Personally, I have no problem with it now. I’d rather him get it out of his system now than when he’s a teenager and demands one! However, his father believes otherwise. The other night Cameron again asked why he couldn’t have a Mohawk. Melvin responded that doctors don’t have Mohawks. My mumbled response was that he’s five, not a doctor. But Cameron’s very clear and loud response was, “How are you going to tell me what my job is going to be? Your dad didn’t tell you what you had to be, did he?” He was quite emphatic with his statement, all big eyed and serious. Melvin just laughed, yet still denied the Mohawk request.

So instead of actually having a Mohawk cut, Cameron and I have tried to “make” a Mohawk using various brushes, gels, hairsprays, etc. Our last attempt involved using a product called “hair glue.” It worked as well as it could on hair like Cameron’s, but it seriously defied gravity on his friend Ben’s hair.

It didn’t do anything to Max’s head, which has tighter curls than Cameron, except make his curls hard as rocks…which only caused him to scream, “I want a mohawk!” over and over no matter how many times I explained to him that his hair was too short and too curly for such a do. I didn’t give in this time….I couldn’t!

I was hoping that this little adventure into creating our Mohawks would at least settle Cameron’s craving for a real one at least for now. But we walk into the kindergarten room at church today and who does he see, a boy with a freshly shaved Mohawk. ”Look at him!” Cameron said with the utmost excitement.

Great, I thought to myself…and so the hair battle continues.

Friday, February 02, 2007

Mindless

Maybe I should just tattoo IDIOT to my forehead.

Some of you might recall all of my unfortunate incidences with my digital cameras.

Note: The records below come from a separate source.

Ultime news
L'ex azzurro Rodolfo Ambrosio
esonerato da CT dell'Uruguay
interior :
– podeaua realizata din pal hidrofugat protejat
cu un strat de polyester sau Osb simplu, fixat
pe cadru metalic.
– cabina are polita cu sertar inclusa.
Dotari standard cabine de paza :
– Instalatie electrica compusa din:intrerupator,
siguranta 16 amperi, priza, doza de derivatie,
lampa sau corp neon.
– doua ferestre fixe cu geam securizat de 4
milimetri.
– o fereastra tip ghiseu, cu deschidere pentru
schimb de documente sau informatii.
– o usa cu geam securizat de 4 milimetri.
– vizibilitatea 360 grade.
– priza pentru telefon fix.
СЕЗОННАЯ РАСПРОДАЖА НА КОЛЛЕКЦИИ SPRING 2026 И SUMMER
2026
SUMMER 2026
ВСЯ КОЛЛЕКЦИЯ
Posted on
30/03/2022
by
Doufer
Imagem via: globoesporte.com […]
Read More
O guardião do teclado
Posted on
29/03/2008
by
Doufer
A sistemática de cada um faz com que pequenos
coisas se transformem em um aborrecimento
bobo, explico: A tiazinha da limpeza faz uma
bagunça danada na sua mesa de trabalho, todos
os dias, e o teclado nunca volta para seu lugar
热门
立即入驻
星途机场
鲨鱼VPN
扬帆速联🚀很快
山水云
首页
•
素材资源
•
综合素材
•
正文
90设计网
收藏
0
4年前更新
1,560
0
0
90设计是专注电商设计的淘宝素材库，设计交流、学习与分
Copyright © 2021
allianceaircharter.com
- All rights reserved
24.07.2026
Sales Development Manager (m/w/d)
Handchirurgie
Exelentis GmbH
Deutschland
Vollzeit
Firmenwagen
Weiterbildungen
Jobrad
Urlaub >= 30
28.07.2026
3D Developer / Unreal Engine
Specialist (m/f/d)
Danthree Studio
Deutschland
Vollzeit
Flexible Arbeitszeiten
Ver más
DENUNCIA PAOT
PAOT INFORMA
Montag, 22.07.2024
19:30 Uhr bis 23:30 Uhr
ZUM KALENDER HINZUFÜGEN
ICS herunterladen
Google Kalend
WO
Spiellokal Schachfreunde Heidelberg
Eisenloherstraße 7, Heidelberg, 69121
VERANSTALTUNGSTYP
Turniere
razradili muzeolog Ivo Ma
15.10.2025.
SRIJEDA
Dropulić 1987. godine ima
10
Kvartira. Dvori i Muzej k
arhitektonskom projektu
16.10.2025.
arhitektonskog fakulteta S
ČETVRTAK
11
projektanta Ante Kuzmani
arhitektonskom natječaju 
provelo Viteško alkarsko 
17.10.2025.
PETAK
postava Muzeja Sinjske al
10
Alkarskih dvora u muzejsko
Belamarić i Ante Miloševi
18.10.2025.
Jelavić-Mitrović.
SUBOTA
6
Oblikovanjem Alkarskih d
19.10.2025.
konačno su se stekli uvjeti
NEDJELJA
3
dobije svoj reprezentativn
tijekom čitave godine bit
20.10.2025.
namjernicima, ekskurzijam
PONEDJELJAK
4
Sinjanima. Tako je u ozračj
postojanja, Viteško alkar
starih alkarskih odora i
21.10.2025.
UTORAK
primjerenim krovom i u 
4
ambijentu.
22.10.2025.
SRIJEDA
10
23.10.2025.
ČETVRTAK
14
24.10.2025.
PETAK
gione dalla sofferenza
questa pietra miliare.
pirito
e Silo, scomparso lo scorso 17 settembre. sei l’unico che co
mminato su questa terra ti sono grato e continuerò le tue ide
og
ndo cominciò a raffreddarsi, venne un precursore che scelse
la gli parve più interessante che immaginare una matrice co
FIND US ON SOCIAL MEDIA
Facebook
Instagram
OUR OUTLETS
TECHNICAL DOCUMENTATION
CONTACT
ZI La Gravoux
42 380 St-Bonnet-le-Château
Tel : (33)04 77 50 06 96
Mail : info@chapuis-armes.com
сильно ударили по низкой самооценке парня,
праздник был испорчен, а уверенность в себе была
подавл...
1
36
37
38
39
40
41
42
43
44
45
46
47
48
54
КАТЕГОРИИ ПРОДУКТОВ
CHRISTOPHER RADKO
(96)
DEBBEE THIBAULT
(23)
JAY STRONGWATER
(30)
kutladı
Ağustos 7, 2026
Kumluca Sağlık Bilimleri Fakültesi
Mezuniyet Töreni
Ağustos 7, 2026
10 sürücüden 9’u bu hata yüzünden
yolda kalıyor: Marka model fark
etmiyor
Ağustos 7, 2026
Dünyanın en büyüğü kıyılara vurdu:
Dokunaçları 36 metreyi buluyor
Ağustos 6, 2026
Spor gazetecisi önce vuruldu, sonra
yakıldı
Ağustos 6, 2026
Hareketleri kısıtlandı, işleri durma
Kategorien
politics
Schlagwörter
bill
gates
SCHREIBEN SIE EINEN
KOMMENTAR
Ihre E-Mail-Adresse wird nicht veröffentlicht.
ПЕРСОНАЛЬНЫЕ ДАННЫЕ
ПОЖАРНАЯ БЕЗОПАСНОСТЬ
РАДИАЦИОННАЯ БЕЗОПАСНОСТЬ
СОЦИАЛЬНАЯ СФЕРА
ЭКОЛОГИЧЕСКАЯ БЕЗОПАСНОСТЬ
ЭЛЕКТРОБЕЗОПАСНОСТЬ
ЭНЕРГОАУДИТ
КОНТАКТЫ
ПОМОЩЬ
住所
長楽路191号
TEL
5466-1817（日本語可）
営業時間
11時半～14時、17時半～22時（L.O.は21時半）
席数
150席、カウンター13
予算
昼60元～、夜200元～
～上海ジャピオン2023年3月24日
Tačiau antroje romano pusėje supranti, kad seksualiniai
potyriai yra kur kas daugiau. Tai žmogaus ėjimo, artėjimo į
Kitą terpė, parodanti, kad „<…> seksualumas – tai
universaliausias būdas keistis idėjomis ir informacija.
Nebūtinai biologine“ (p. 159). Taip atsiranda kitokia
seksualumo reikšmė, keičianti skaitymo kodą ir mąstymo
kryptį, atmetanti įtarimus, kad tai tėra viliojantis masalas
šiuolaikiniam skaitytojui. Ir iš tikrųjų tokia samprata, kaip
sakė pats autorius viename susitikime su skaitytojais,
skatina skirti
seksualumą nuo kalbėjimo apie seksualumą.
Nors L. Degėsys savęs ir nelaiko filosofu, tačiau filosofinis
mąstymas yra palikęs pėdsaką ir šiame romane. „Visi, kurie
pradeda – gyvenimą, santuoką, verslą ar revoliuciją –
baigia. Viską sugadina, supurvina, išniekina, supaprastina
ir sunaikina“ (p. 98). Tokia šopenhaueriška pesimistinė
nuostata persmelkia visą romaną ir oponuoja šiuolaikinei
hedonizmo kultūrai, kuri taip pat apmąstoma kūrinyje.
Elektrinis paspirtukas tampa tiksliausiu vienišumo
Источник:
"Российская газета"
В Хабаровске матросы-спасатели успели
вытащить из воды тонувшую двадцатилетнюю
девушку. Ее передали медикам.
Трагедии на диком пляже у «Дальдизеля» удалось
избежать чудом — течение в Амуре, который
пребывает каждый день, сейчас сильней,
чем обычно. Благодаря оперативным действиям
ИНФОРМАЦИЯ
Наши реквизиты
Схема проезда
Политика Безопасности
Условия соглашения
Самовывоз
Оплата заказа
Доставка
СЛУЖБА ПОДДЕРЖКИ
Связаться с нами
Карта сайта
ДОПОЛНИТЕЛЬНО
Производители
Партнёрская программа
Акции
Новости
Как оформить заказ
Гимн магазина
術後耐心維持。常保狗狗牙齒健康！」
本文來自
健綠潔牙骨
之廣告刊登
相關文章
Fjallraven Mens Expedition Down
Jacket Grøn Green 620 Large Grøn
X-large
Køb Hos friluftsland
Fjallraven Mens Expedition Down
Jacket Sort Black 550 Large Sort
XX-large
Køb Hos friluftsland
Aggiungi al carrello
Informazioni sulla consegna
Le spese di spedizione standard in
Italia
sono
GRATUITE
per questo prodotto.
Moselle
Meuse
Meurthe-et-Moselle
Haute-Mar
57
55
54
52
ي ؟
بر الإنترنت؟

And a couple months ago I spilled an entire cup of coffee on my laptop, destroying it.

A couple weeks ago I lost my credit card. It wasn’t stolen, no one tried to use it. I just lost it somewhere.

A couple days before our Bahamas trip I lost my driver’s license. I found it the day before in a bag that I had already searched 2 times.

This past month I kept forgetting to pay my nanny Sara. After 2 full weeks of not paying her, she finally notified me of my negligence.

Last week, as you recall, I broke my glasses.

And the next day I lost my keys…well, Ella “lost” them for me. Actually, I knew that she had them, and I chose not to take them away from her because they were keeping her happy. I finally found them a couple days later when I decided to finally clean up their toyroom.

This past week (okay, this is really every week) anytime I sent something via e-mail, I have to submit it at least twice because I ALWAYS forget the attachment I am trying to send.

Then yesterday, while at my mom’s group, I lost my keys again. This made no sense, because I was only in a couple areas, but they were nowhere to be found. I searched all 4 bags I was toting, checked in every room where I had ventured, and looked through all the toys the kids were playing with. Thankfully, my nanny Sara had a spare key from the previous day, and she was able to save me once again and drop it off , because I was just stuck. When I got home, I had a message on my machine letting me know that someone found my keys in a trashcan.

And these are only the idiotic things I can actually remember. Can you imagine all the others that fill up my days!!!!

There has got to be some kind of pill I can take for this!